- [Exercise]: Word for word, transcribe the data below from the line with "by industry" to the line with "Find out more about TeamViewer", keeping both of those lines.
━━━━━━━━━━━━━━━━━━━━
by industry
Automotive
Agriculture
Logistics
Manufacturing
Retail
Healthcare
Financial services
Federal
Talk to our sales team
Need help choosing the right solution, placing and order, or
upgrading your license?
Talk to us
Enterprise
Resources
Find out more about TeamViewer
━━━━━━━━━━━━━━━━━━━━
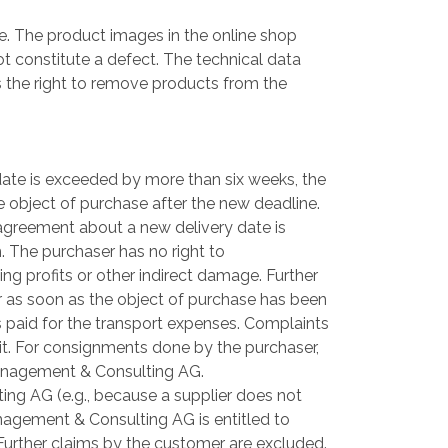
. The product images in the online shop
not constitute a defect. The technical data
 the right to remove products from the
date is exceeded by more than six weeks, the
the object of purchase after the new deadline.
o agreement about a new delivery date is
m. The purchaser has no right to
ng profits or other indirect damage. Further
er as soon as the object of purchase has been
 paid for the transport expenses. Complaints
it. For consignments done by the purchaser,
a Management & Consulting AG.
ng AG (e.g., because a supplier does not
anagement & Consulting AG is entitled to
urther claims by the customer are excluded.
━━━━━━━━━━━━━━━━━━━━
- [Solution]:
by industry
Automotive
Agriculture
Logistics
Manufacturing
Retail
Healthcare
Financial services
Federal
Talk to our sales team
Need help choosing the right solution, placing and order, or
upgrading your license?
Talk to us
Enterprise
Resources
Find out more about TeamViewer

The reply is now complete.